Avviso: In questo e nei prossimi capitoli ci sarà forse qualche parola in greco. Ho cercato di mettere in fondo alla pagina la lettura e il significato dei termini. Non conosco perfettamente il greco quindi, se qualcuno nota qualche imperfezione, dica pure (:
 

 

          "Vedo solo te, voglio solo te, amo solo te."

 







Click! Bzzz…
“Non posso dormire con lui. Amico, scusa ma quel pigiamino è imbarazzante!”
L’espressione di Makis era impagabile, mezzo schifato, mezzo incredulo: guardava Dionisis e la sua camicia da notte. Sì, ho detto camicia da notte.
“Hum, che problema c’è? Mi respira il pendolo. ”
Click! Bzzz…
Scattai un’altra foto con la Polaroid mentre Mak assumeva un’espressione realmente orripilata. Eravamo arrivati nell’appartamento che i proprietari del locale in cui avremmo suonato la sera successiva ci avevano assegnato per la notte.
Eravamo in tour: i Jump-in non erano di certo una band famosa, in Grecia erano piuttosto conosciuti in bar e locali, specialmente ad Atene e nelle isole in cui erano stati durante quell’estate.
Avevano deciso di dedicare quei tre mesi alla promozione della band e, dopo essere stati in qualsiasi posto ci offrisse vitto, alloggio e qualche soldo in cambio di una serata di musica e un po’ di pubblicità, si era deciso di passare alla Spagna e, infine, Londra. In Spagna era stato memorabile, là non era difficile trovare lavoro e le serate, bè, erano pazzesche ed infinite: gli spagnoli erano gente che sa come far festa e l’alchimia tra quella gente mediterranea era stata immediata;  era stato lì che avevo scattato le foto migliori.
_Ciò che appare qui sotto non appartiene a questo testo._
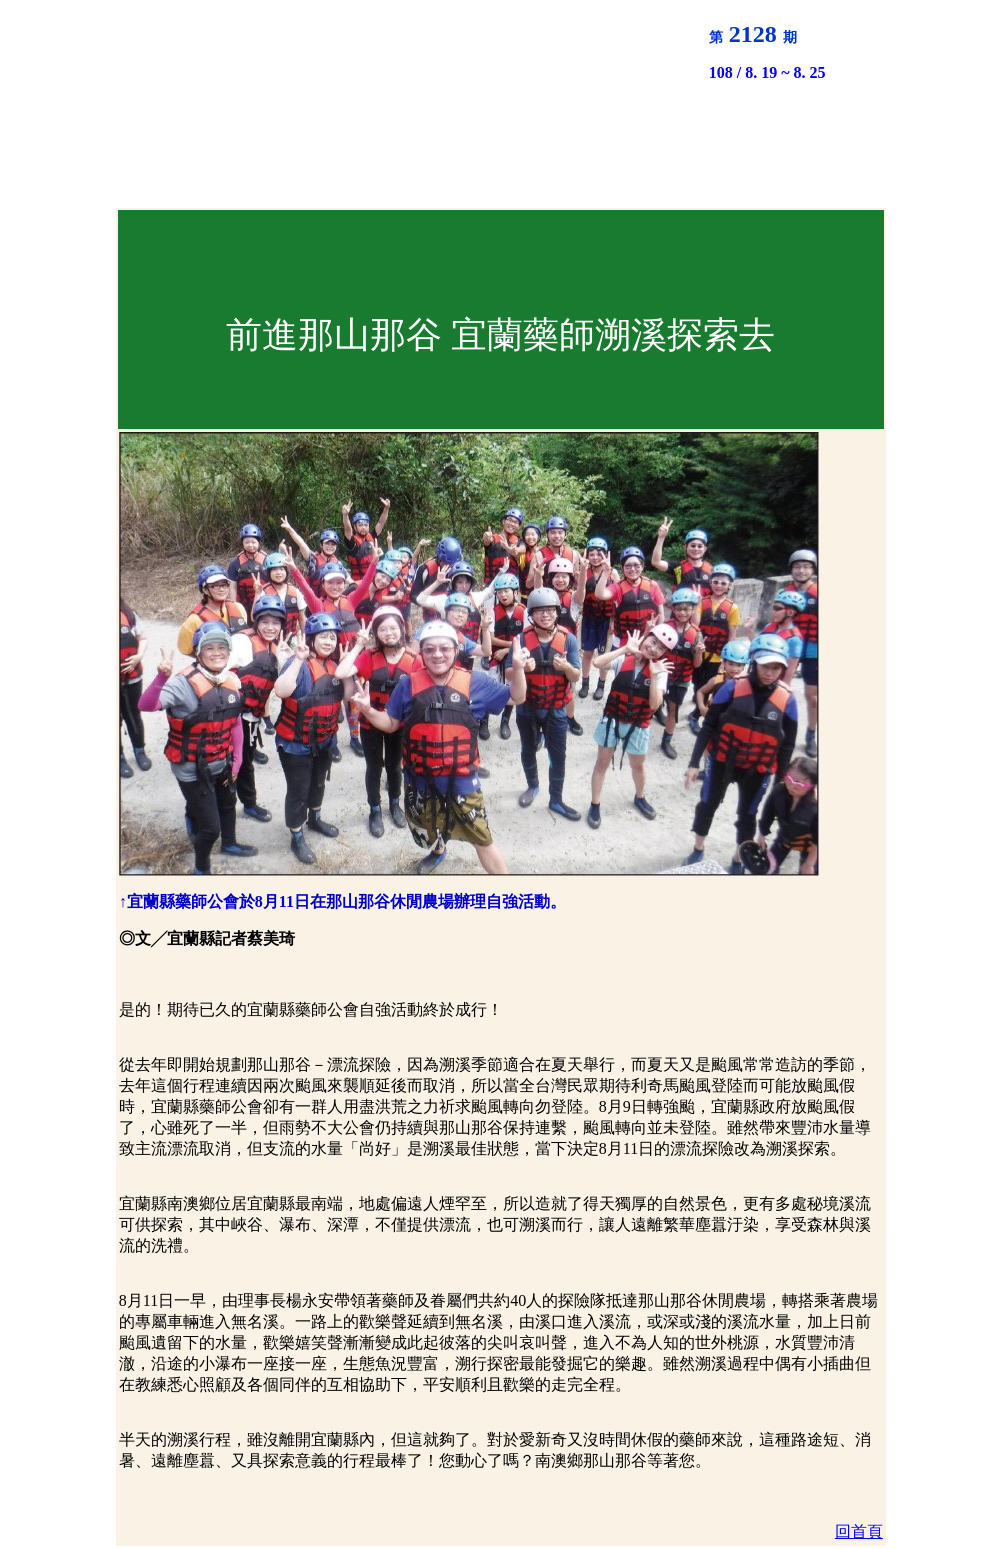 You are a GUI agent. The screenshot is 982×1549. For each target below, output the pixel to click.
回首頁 (859, 1531) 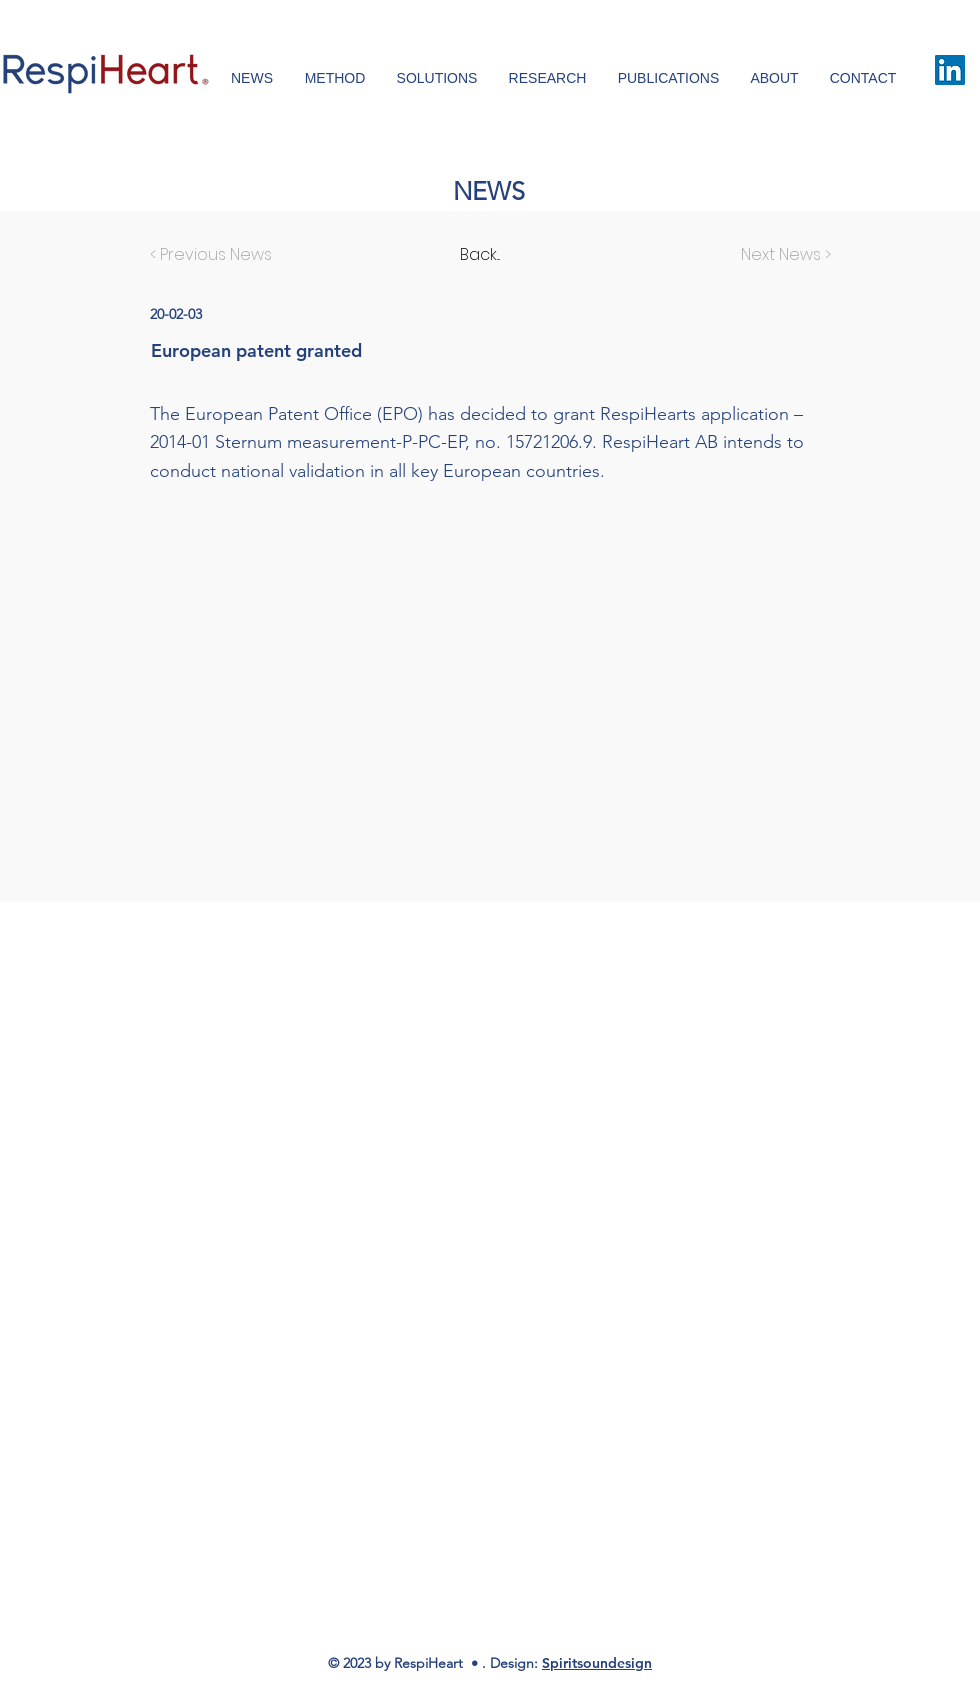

Ero stata infatti incaricata, fin dall’inizio, di immortalare ogni istante di vita della band, specialmente i concerti, anche perché se no l’avrei fatto comunque per conto mio, data la mia passione per il click.
Era da un po’ che avevo il pallino per fotografia e, da quando mi era stata regalata dal padre di Alexandros la vecchia polaroid, scattavo istantanee su istantanee tanto da aver dovuto comprare parecchi raccoglitori per non restarne sommersa. Il mio zaino era più occupato da obiettivi e attrezzatura che da vestiti, ma io non potevo chiedere di meglio. Risparmiavo solo per accessoriare la mia Canon, a cui avevo persino dato un nome: Kalokairi*, ‘estate’ in greco. 
Ma a Londra, non c’era esattamente una luce ideale per le fotografie, eravamo lì da tre giorni e, continuando a girare senza successo, non avevo avuto nemmeno il tempo di mettermi tranquilla per qualche scatto: l’accoglienza non era stata delle migliori da parte dei locali londinesi. Finchè finalmente una telefonata era andata a buon fine, ed eccoci lì; in un appartamento squallido e piuttosto buio, situato su tre piani stretti stretti, un solo bagno e stanze soffocanti…un cinque stelle, per i nostri standard!

Me ne stavo sdraiata sul piano inferiore del letto a castello dondolando la testa giù dal materasso, mentre sorridevo seguendo, attraverso il mirino, il battibecco sull’oscena camicia da notte a fantasia di palme e fiori tropicali di Dionisis.
Lui, il nostro bassista, se ne infischiava. Come di tutto il resto, se ne infischiava delle apparenze, era sopra le righe con i capelli tagliati corti senza un senso, ad eccezione di un lungo ciuffo mosso che gli ricadeva su una spalla, così, in memoria del suo passato da capellone. Allampanato, con una barba sempre in disordine, Dionisis,  era del tutto trasandato, ma nel contempo risultava un ragazzo carino. Un barbone chic che nessuno di noi riusciva a immaginare suonare nell’orchestra della capitale come faceva da ormai tre anni, come se fosse un niente. Era bello stare con Dionisis, era rassicurante, come sentire il doing doing vibrante del basso nel petto, a calibrarti i battiti del cuore.
Makis, invece, era piuttosto ordinario, paragonato al nostro dio del basso. Era un ragazzo tranquillo, ma di buona compagnia, non particolarmente alto nè snello, aveva grandi occhi neri e un sorriso gentile e contagioso, leggeva spesso ed io l’ho sempre considerato l’intellettuale della band.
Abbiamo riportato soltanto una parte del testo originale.